Exercícios de respiração
A respiração ajuda na oxigenação adequada do corpo e, portanto, na energia e no humor. — Um método simples é focar no ar que entra e sai do nariz, enquanto conta de 1 a 10 e de 10 a 1 — aconselha Delger. O desafio da prática reside em ser honesto: cada vez que surge um pensamento intrusivo, você recomeça.
Liste as tarefas pendentes e se recompense ao completá-las
— É aconselhável fazer uma listagem das tarefas que tenho que realizar e começar por aquela considerada mais difícil. Por usar toda a capacidade mental para completá-la, quando termino posso sentir falta de energia ou exaustão. Então, faço um descanso ao ouvir uma música agradável, dançar ou caminhar alguns quarteirões — recomenda Delger.
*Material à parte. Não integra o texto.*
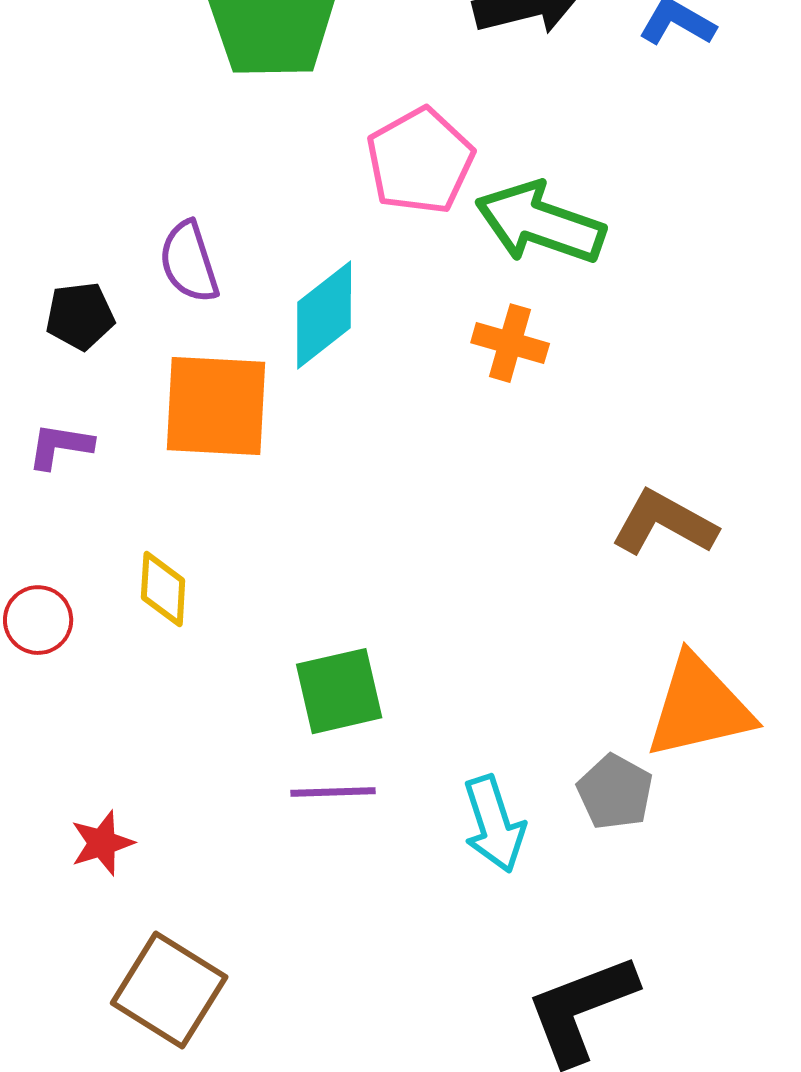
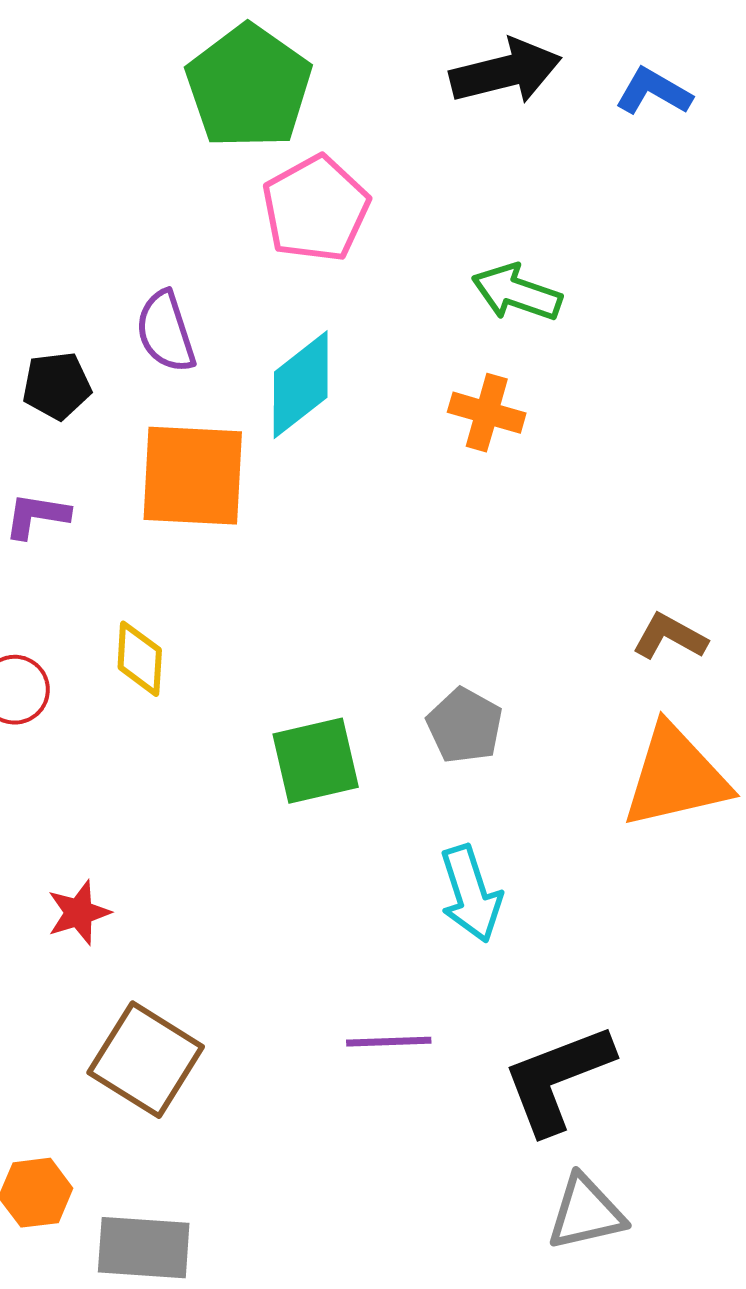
pink pentagon: (420, 161) -> (316, 209), moved
green arrow: (540, 223) -> (517, 293), size x0.7
brown L-shape: (664, 523) -> (670, 637), moved, size x0.7
purple line: (333, 792) -> (389, 1042), moved
gray pentagon: (615, 792) -> (465, 726), moved

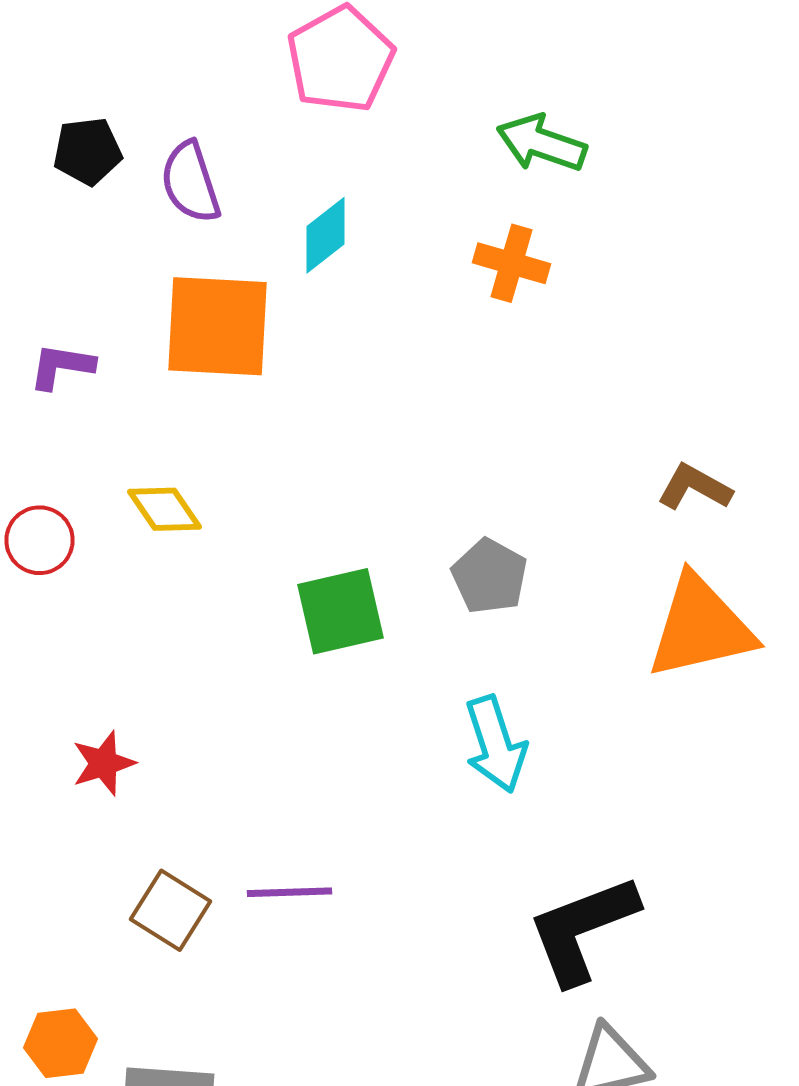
cyan diamond: (301, 385) -> (326, 235), size x0.7
black pentagon: (57, 386) -> (88, 151), moved
yellow diamond: (140, 659) -> (164, 509), turned -38
purple line: (389, 1042) -> (290, 892), moved
brown square: (146, 1060) -> (170, 910), size x0.7

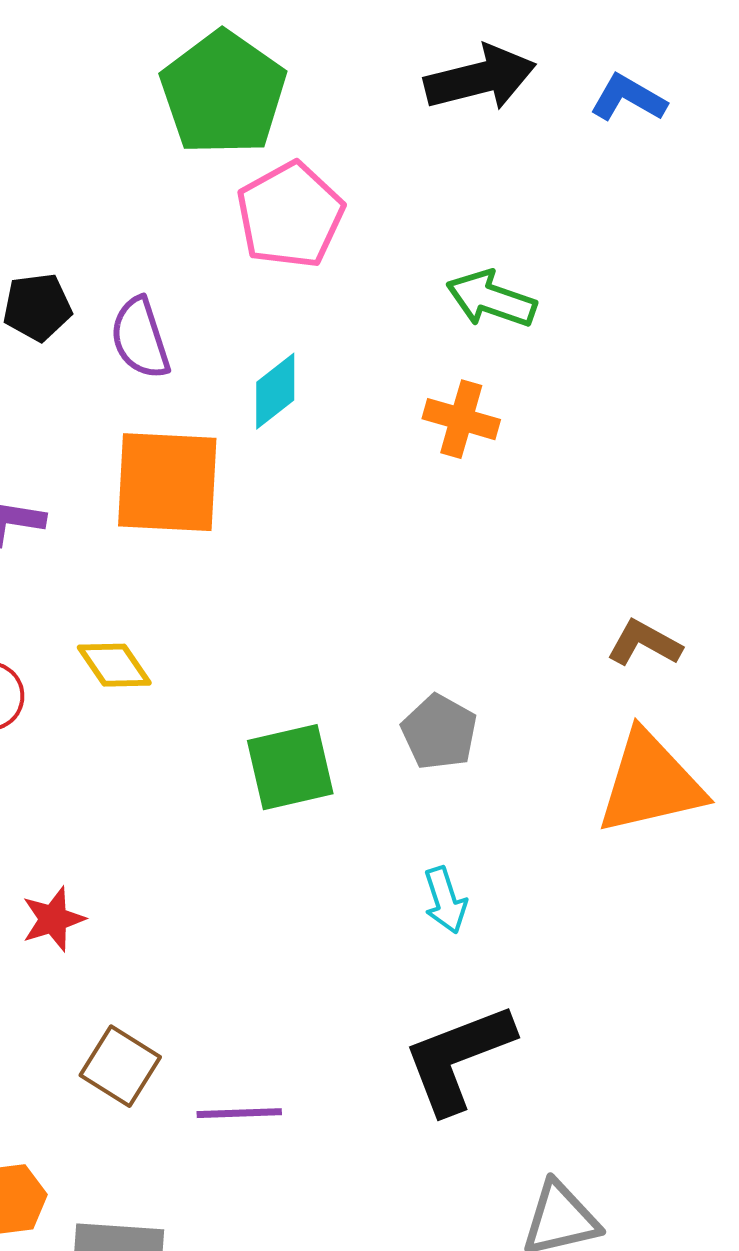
cyan arrow: (496, 744) -> (445, 900), size x0.7
purple line: (290, 892) -> (239, 1113), moved
black L-shape: (582, 929) -> (458, 1058), moved

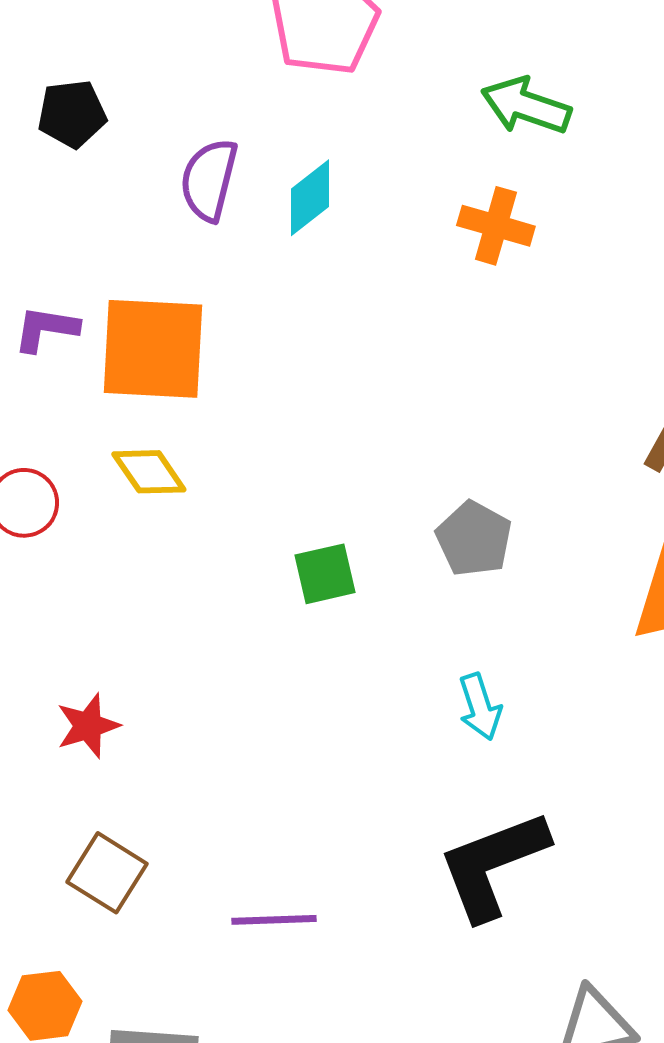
purple semicircle: (140, 338) -> (209, 180), moved, turned 32
orange square: (167, 482) -> (153, 349), moved
green square: (290, 767) -> (325, 574), size x0.7
brown square: (120, 1066) -> (107, 873), moved

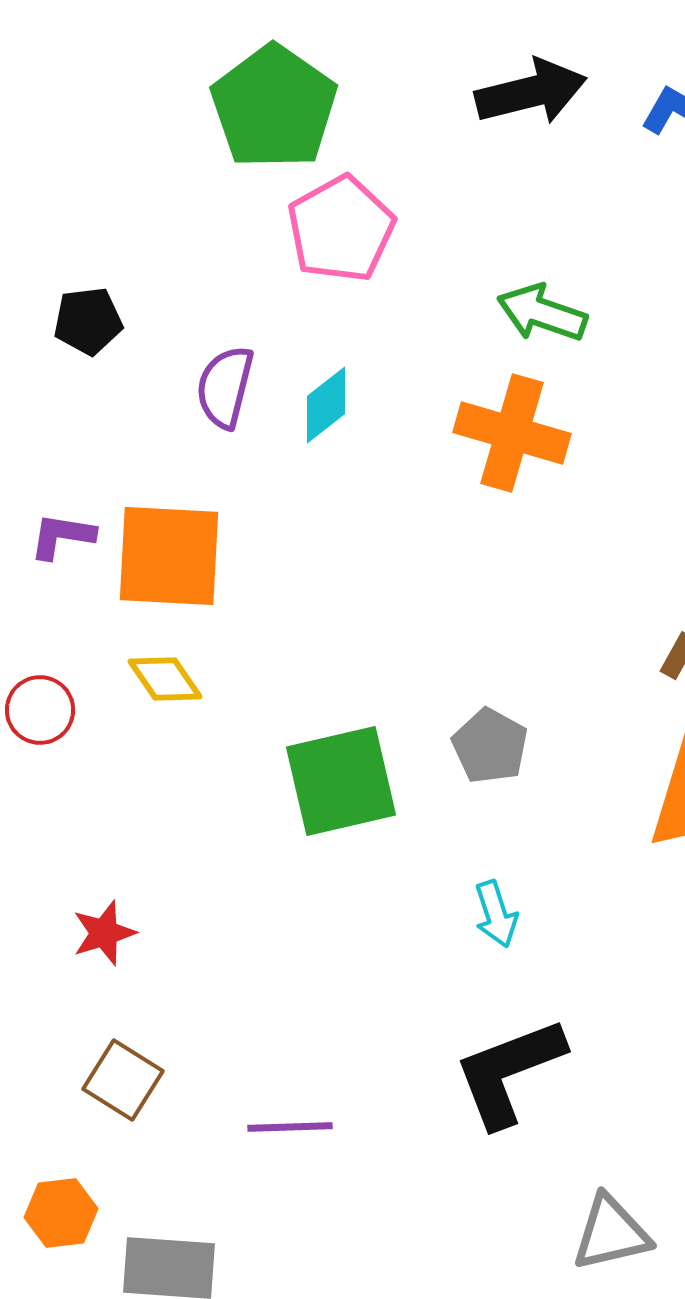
orange cross: (496, 226) -> (512, 433), size x1.5
green square: (325, 574) -> (341, 781), size x1.8

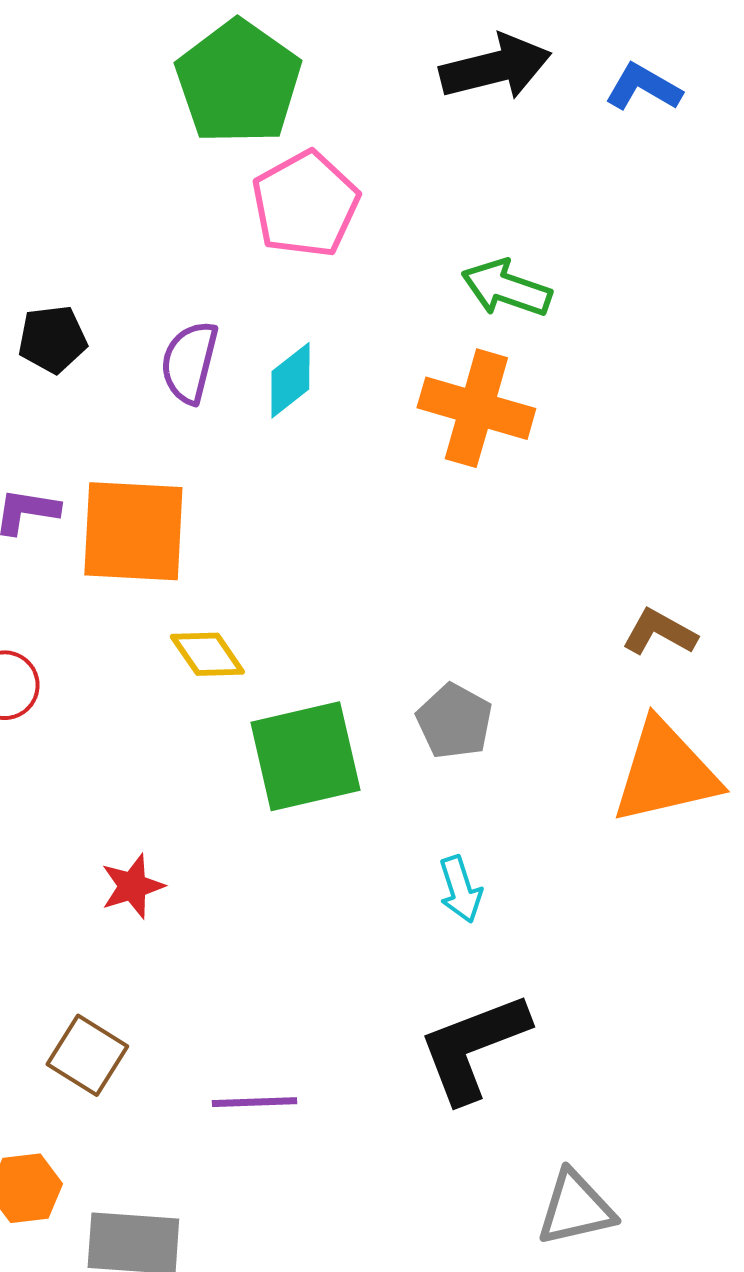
black pentagon: (88, 321) -> (52, 339), moved
yellow diamond: (165, 679) -> (207, 654), moved
red star: (104, 933) -> (132, 886), moved

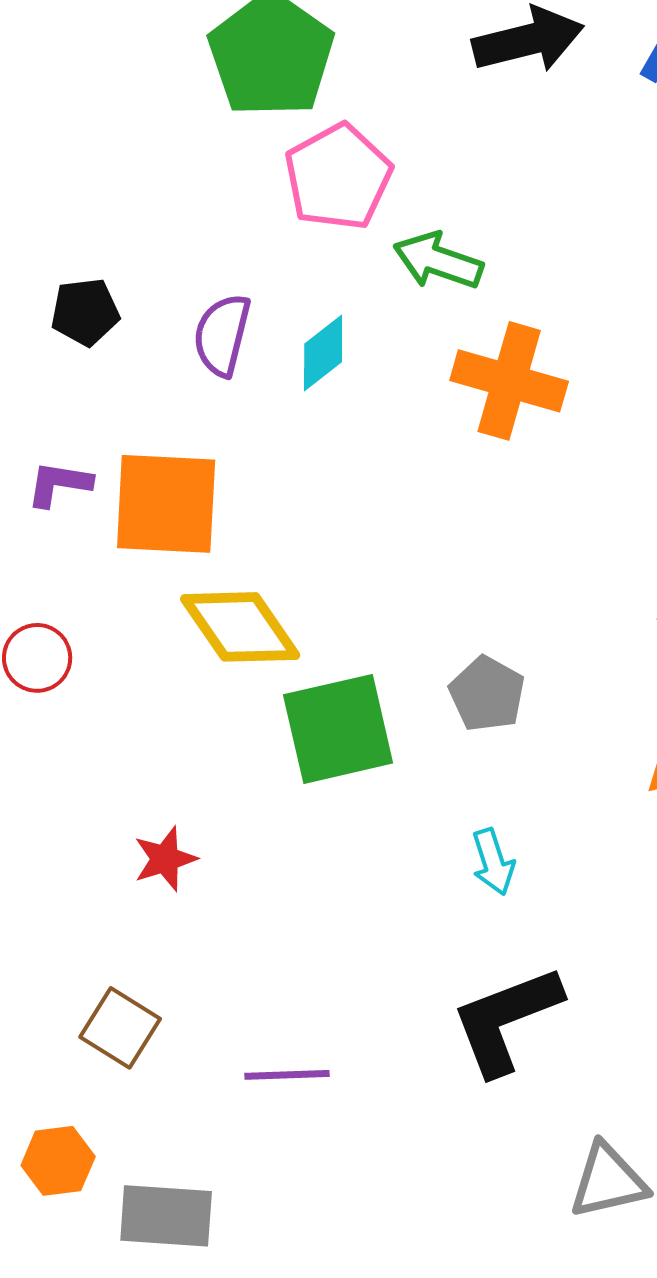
green arrow: (506, 288) -> (438, 261), moved
yellow diamond: (207, 654) -> (240, 627), size x1.6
Práticas de autoconhecimento
Delger sugere que se aprofundar nas técnicas de autoconhecimento e autogestão emocional nos permite regular a parte instintiva/emocional e nos afastar um pouco das telas. Por exemplo, ela indica olhar nos olhos do interlocutor em uma conversa ou desativar alertas e notificações do celular para ter o poder de decidir quando deseja verificá-lo.
Explore o tédio
Os especialistas consultados reforçam que é fundamental abraçar o tédio, pois esse estado tem a capacidade de despertar o cérebro e potenciar a sua criatividade. Por sua vez, Delger destaca que hoje um dos grandes perigos das crianças é que elas ficam superestimuladas e nunca ficam entediadas, o que leva à ansiedade pela incapacidade de não fazer nada ou de se contentar com uma brincadeira básica.
Biomagnetismo
Outra alternativa é o biomagnetismo. — Busca-se um equilíbrio magnético para ajudar a pessoa a transitar e integrar o que está acontecendo em sua mente — recomenda María Gabriela Farah. Como ela explica, a estratégia ajuda a reduzir a tensão cerebral, ao impedir que os dendritos entrem em choque.